Venue
Moot
Location

MOOT gallery has moved to a new location within Nottingham and the new gallery space opens with a solo exhibition of work by established midlands artist Tomas Chaffe. His work frequently responds directly to the gallery space within which it is situated, Chaffe has developed a strong and impressive practice which often treats the gallery as a site. The show is very minimal and many of his works are made with an aesthetic that attempts to hide and blend in with the gallery.

The only obvious presence upon entry is a large white box scratched and gorged with a variety of awkward marks that we recognise from neglected walls or corridors where furniture has been moved several times. 192x1713x630mm (The Largest Possible Plinth To Enter The Gallery Space Without Altering The Fabric Of The Building) is a self-explanatory sculpture. Many of his works exist as objects formed from following a simple idea or motive. With this piece he has exposed the spatial limits that the gallery space imposes upon the possibilities of display through a menial task: that of measuring making and moving. The work produced is informed by and limited to, the extremities the exhibition space possesses.

Even with the list of works and map some pieces can be hard to find and the gallery as a whole appears unfinished or empty. These hard to recognise works embody the argument of the Gettier Problem beautifully. Considering that the gallery has just opened, the thought rests in the back of your mind that while it is unlikely, it is possible that some things may not have been finished quite as intended in time for the opening night, a context to which some of these works are enhanced by. Double-takes may only appear after an impressive amount of investigation because many of his works can appear much like something other than artwork, as things appropriate to the space but which have a slight awkwardness about them, as if they have malfunctioned.

He has managed in this show and in previous exhibitions to simulate and allude to an environment that we might not desire to inhabit for very long. In 2007 he installed a series of ceiling props at Surface Gallery (Nottingham) that appeared to be supporting the ceiling. The gallery was in the basement of a five-storey building and the evenly spaced props appeared to be retaining the strength of the building. They convincingly looked real and simultaneously insufficient to this purpose, thus making the space more than uninviting. Chaffe performed the unnecessary with extravagance and succeeded in misleading his audience; temporarily removing them from the mindset of being within a gallery.

Amongst this show of physical responses to the gallery space a few works want to speak about quantity, value and the monetary side of art. The Perspex collection box by the entrance Viewer Added Value (Artist Run Gallery) collects change from more generous visitors. It is not part of the gallery, but a simple device by Chaffe, which without much immediate urgency comments on the position money has within this environment. Losing Costs is an illuminated desk globe which sits on a windowsill and has its energy consumption highlighted by a wattage meter. It has been on from the opening night and left on up until the show closes.
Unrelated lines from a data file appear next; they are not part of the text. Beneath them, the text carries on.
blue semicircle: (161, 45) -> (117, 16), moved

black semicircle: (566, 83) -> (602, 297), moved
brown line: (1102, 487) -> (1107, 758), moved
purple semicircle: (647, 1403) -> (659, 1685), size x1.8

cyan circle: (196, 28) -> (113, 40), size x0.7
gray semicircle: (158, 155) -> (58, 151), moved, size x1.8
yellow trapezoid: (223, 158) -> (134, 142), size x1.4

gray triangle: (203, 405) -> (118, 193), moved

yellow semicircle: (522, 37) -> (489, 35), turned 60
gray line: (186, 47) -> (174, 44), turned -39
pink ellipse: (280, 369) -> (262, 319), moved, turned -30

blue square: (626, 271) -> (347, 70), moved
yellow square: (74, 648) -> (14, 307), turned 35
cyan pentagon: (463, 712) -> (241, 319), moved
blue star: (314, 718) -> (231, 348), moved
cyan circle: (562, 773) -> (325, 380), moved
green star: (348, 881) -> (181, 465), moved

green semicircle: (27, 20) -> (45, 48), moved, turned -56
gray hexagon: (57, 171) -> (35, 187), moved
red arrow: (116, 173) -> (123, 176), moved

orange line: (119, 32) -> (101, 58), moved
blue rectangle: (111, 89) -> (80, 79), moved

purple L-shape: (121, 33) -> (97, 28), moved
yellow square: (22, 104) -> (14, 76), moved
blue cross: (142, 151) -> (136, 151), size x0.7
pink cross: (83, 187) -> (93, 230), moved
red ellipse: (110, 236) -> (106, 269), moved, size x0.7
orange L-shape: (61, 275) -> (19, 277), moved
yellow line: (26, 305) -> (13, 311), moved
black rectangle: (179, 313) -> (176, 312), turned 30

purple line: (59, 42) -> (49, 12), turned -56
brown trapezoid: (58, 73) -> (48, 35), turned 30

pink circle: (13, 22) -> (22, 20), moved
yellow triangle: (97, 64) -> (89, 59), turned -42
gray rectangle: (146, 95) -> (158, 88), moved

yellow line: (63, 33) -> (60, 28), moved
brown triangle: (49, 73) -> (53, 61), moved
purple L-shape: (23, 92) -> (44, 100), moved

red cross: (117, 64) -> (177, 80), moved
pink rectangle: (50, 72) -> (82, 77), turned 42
Progress Report; a bound paper book containing all the proposals for developments currently waiting for planning permission approval within Nottinghamshire, take our thoughts else-where and lead them away from the gallery. It is with a slight sense of relief that these works have taken a new direction; it would be unfortunate to see another artist become bogged down in making repeats or slight variations on finished pieces of previous work. I think that the work which is more traditional of Chaffe is more accomplished, but I am intrigued by these new avenues he is exploring and look forwards to seeing how they develop.